Las imágenes dieron la vuelta al mundo en pocos minutos. Un grupo de personas con el rostro cubierto, con armas de fuego de diversos tamaños, había ingresado de manera abrupta a las instalaciones de TC Televisión en Ecuador, mientras se encontraba en curso una transmisión en directo. “Estamos, las familias ecuatorianas, en una situación de incertidumbre total”, decía un periodista. Todo esto nos remite a una dimensión paralela de la violencia: el estado de terror inducido. Primero, esta conjunción de factores que tanto hemos vivido en México nos han llevado a estudiar no ya solo las causas y evolución del crimen organizado en nuestro país, sino la dimensión psicológica de esa violencia, la evolución de los canales y métodos de comunicación que se emplean para propagar el terror, y luego, las repercusiones que esto produce en una sociedad afectada por alteraciones inducidas en sus actitudes, sus opiniones, sus conductas, hasta incluso producirse síntomas sugerentes de estrés postraumático (PTSD) entre la población. Uno de los elementos que detectamos entre 2010 y 2011 era la presencia de esos síntomas sugerentes de PTSD en zonas alejadas de los hechos de violencia mayores que tenían lugar en esas épocas, así como una altísima correlación entre esa sintomatología y la exposición a medios de comunicación y a redes sociales.
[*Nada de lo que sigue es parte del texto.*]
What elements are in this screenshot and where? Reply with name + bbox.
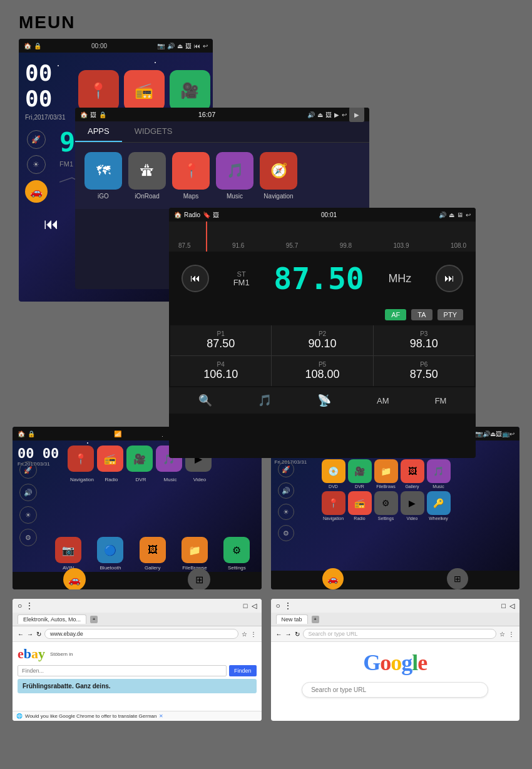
chip-ta[interactable]: TA <box>411 309 432 320</box>
prev-freq-btn[interactable]: ⏮ <box>182 265 209 292</box>
br-app-filebrows[interactable]: 📁 FileBrows <box>374 459 398 489</box>
ebay-search-input[interactable] <box>18 665 227 676</box>
back-btn-ebay[interactable]: ← <box>18 631 24 638</box>
star-btn-ebay[interactable]: ☆ <box>242 631 247 638</box>
statusbar2-right: 🔊 ⏏ 🖼 ▶ ↩ ▶ <box>307 108 364 122</box>
google-search-input[interactable] <box>302 682 488 698</box>
home-icon[interactable]: 🏠 <box>24 43 31 49</box>
android-back[interactable]: ◁ <box>252 602 257 610</box>
bl-app-nav[interactable]: 📍 <box>68 446 94 472</box>
app-music[interactable]: 🎵 Music <box>216 152 253 200</box>
preset-p2[interactable]: P2 90.10 <box>272 325 372 355</box>
reload-btn-google[interactable]: ↻ <box>295 631 300 638</box>
photo-icon-3: 🖼 <box>213 211 219 218</box>
bl-sidebar: 🚀 🔊 ☀ ⚙ <box>13 458 44 549</box>
chip-af[interactable]: AF <box>385 309 406 320</box>
am-btn[interactable]: AM <box>377 396 389 405</box>
br-grid-btn[interactable]: ⊞ <box>447 568 468 589</box>
br-app-settings[interactable]: ⚙ Settings <box>374 491 398 521</box>
preset-p3[interactable]: P3 98.10 <box>374 325 474 355</box>
bl-app-radio[interactable]: 📻 <box>97 446 123 472</box>
sidebar-icon-rocket[interactable]: 🚀 <box>27 130 46 149</box>
home-icon-2[interactable]: 🏠 <box>80 111 88 118</box>
prev-track-btn[interactable]: ⏮ <box>44 215 59 233</box>
home-icon-3[interactable]: 🏠 <box>174 211 182 218</box>
br-app-wheelkey[interactable]: 🔑 Wheelkey <box>427 491 451 521</box>
bl-app-bluetooth[interactable]: 🔵 Bluetooth <box>97 537 123 571</box>
bl-app-avin[interactable]: 📷 AVIN <box>55 537 81 571</box>
back-icon-3[interactable]: ↩ <box>466 211 471 218</box>
br-sidebar-eq[interactable]: ⚙ <box>278 525 294 541</box>
fm-btn-bottom[interactable]: FM <box>435 396 447 405</box>
forward-btn-google[interactable]: → <box>285 631 292 638</box>
back-btn-google[interactable]: ← <box>276 631 282 638</box>
br-sidebar-volume[interactable]: 🔊 <box>278 482 294 499</box>
bl-app-gallery[interactable]: 🖼 Gallery <box>140 537 166 571</box>
bl-app-filebrowse[interactable]: 📁 FileBrowse <box>182 537 208 571</box>
chrome-tab-ebay[interactable]: Elektronik, Autos, Mo... <box>18 614 86 624</box>
music-btn[interactable]: 🎵 <box>258 394 272 407</box>
sidebar-volume[interactable]: 🔊 <box>19 484 37 501</box>
bl-car-btn[interactable]: 🚗 <box>63 568 86 589</box>
photo-icon-2: 🖼 <box>325 111 332 118</box>
br-app-radio[interactable]: 📻 Radio <box>348 491 372 521</box>
br-app-gallery[interactable]: 🖼 Gallery <box>401 459 424 489</box>
br-app-dvr[interactable]: 🎥 DVR <box>348 459 372 489</box>
search-btn[interactable]: 🔍 <box>198 394 212 407</box>
android-dots-g[interactable]: ⋮ <box>284 601 292 610</box>
star-btn-google[interactable]: ☆ <box>499 631 505 638</box>
next-freq-btn[interactable]: ⏭ <box>436 265 463 292</box>
ebay-search-btn[interactable]: Finden <box>229 665 257 676</box>
android-square[interactable]: □ <box>243 602 248 610</box>
antenna-btn[interactable]: 📡 <box>317 394 331 407</box>
url-input-ebay[interactable]: www.ebay.de <box>44 629 238 639</box>
translate-close[interactable]: ✕ <box>159 713 163 719</box>
bl-app-dvr[interactable]: 🎥 <box>126 446 153 472</box>
app-icon-radio[interactable]: 📻 <box>124 70 165 111</box>
br-app-navigation[interactable]: 📍 Navigation <box>322 491 345 521</box>
tab-widgets[interactable]: WIDGETS <box>122 121 185 142</box>
preset-p4[interactable]: P4 106.10 <box>170 356 271 386</box>
forward-btn-ebay[interactable]: → <box>27 631 33 638</box>
br-car-btn[interactable]: 🚗 <box>322 568 344 589</box>
clock-widget: 00 00 Fri,2017/03/31 <box>25 60 66 121</box>
url-input-google[interactable]: Search or type URL <box>303 629 497 639</box>
preset-p6[interactable]: P6 87.50 <box>374 356 474 386</box>
app-maps[interactable]: 📍 Maps <box>172 152 210 200</box>
more-btn-ebay[interactable]: ⋮ <box>250 631 257 638</box>
android-dots[interactable]: ⋮ <box>26 601 33 610</box>
android-back-g[interactable]: ◁ <box>509 602 514 610</box>
bl-app-settings[interactable]: ⚙ Settings <box>223 537 250 571</box>
br-app-dvd[interactable]: 💿 DVD <box>322 459 345 489</box>
bl-grid-btn[interactable]: ⊞ <box>188 568 210 589</box>
sidebar-icon-brightness[interactable]: ☀ <box>27 155 46 174</box>
new-tab-btn[interactable]: + <box>90 616 98 623</box>
home-icon-bl[interactable]: 🏠 <box>18 430 25 437</box>
store-icon[interactable]: ▶ <box>349 108 364 122</box>
app-icon-dvr[interactable]: 🎥 <box>170 70 210 111</box>
chip-pty[interactable]: PTY <box>437 309 463 320</box>
br-sidebar-rocket[interactable]: 🚀 <box>278 461 294 477</box>
preset-p5[interactable]: P5 108.00 <box>272 356 372 386</box>
back-icon-2[interactable]: ↩ <box>342 111 347 118</box>
app-ionroad[interactable]: 🛣 iOnRoad <box>128 152 166 200</box>
more-btn-google[interactable]: ⋮ <box>508 631 514 638</box>
app-icon-nav[interactable]: 📍 <box>78 70 119 111</box>
prev-icon[interactable]: ⏮ <box>194 43 200 49</box>
sidebar-settings[interactable]: ⚙ <box>19 529 37 546</box>
new-tab-btn-g[interactable]: + <box>312 616 319 623</box>
sidebar-rocket[interactable]: 🚀 <box>19 461 37 479</box>
br-sidebar-sun[interactable]: ☀ <box>278 504 294 520</box>
br-app-video[interactable]: ▶ Video <box>401 491 424 521</box>
back-icon[interactable]: ↩ <box>203 43 208 49</box>
sidebar-icon-car[interactable]: 🚗 <box>25 180 48 203</box>
android-square-g[interactable]: □ <box>501 602 506 610</box>
reload-btn-ebay[interactable]: ↻ <box>36 631 41 638</box>
app-igo[interactable]: 🗺 iGO <box>84 152 122 200</box>
chrome-tab-new[interactable]: New tab <box>276 614 308 624</box>
app-navigation[interactable]: 🧭 Navigation <box>260 152 297 200</box>
preset-p1[interactable]: P1 87.50 <box>170 325 271 355</box>
sidebar-sun[interactable]: ☀ <box>19 506 37 524</box>
tab-apps[interactable]: APPS <box>75 121 122 142</box>
br-app-music[interactable]: 🎵 Music <box>427 459 451 489</box>
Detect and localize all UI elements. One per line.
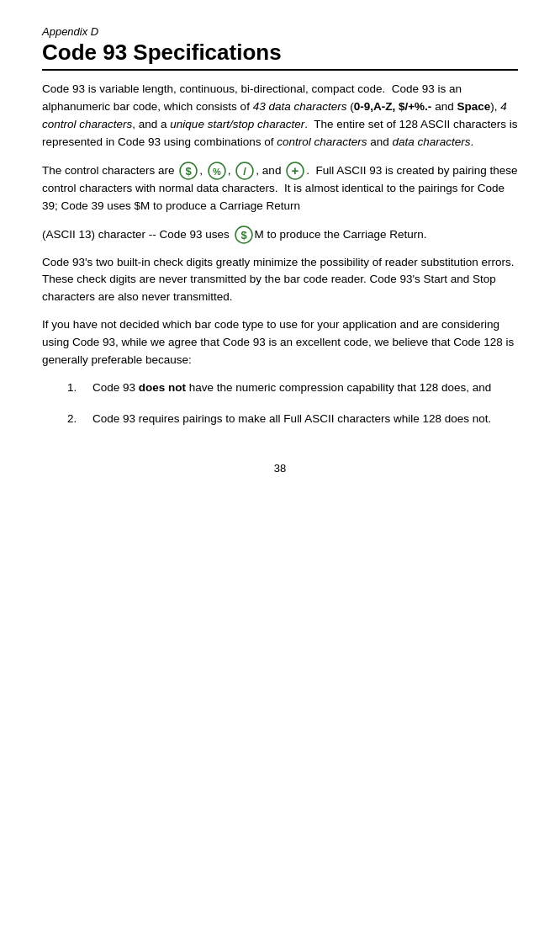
appendix-label: Appendix D [42,25,518,38]
slash-icon: / [235,162,254,180]
svg-text:$: $ [186,165,193,178]
svg-text:%: % [213,167,221,177]
paragraph-1: Code 93 is variable length, continuous, … [42,81,518,151]
numbered-list: 1. Code 93 does not have the numeric com… [67,379,518,428]
list-text-1: Code 93 does not have the numeric compre… [92,379,518,397]
dollar-circle-icon: $ [235,225,253,244]
svg-text:$: $ [240,229,247,241]
dollar-icon: $ [179,162,198,180]
paragraph-5: If you have not decided which bar code t… [42,316,518,369]
paragraph-3: (ASCII 13) character -- Code 93 uses $ M… [42,225,518,244]
svg-text:+: + [292,163,299,178]
list-number-2: 2. [67,411,92,428]
page-title: Code 93 Specifications [42,40,518,66]
list-item-1: 1. Code 93 does not have the numeric com… [67,379,518,397]
percent-icon: % [208,162,226,180]
svg-text:/: / [244,165,247,178]
list-text-2: Code 93 requires pairings to make all Fu… [92,411,518,428]
list-item-2: 2. Code 93 requires pairings to make all… [67,411,518,428]
page-number: 38 [42,462,518,475]
title-divider [42,69,518,71]
plus-icon: + [286,162,304,180]
paragraph-2: The control characters are $ , % , / , a… [42,162,518,215]
list-number-1: 1. [67,379,92,397]
paragraph-4: Code 93's two built-in check digits grea… [42,254,518,307]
Obviamente, se ha propiciado una discusión al respecto de si esa violencia puede categorizarse como terrorismo o no. Varias personas hemos escrito mucho al respecto. No obstante, la palabra “terrorismo” es un término políticamente cargado, que es empleado frecuentemente por diversos actores al servicio de distintas agendas y, por tanto, tiende a malentenderse. En mis textos, he elegido emplear la palabra “cuasi-terrorismo” para hablar de determinados eventos de violencia en México debido a las similitudes, pero también las diferencias que ciertos actos cometidos tienen con el terrorismo clásico o convencional. Otros como Brian Phillips, hablan de “tácticas terroristas empleadas por grupos criminales”. Al final, lo esencial es que nos referimos a violencia que no se limita a una dimensión material. Se trata de actos comunicativos que usan a la violencia material tan solo como instrumento, con el objeto de inducir un terror colectivo y así, a través de ese terror, canalizar mensajes, ejercer presión política, e incidir en las decisiones.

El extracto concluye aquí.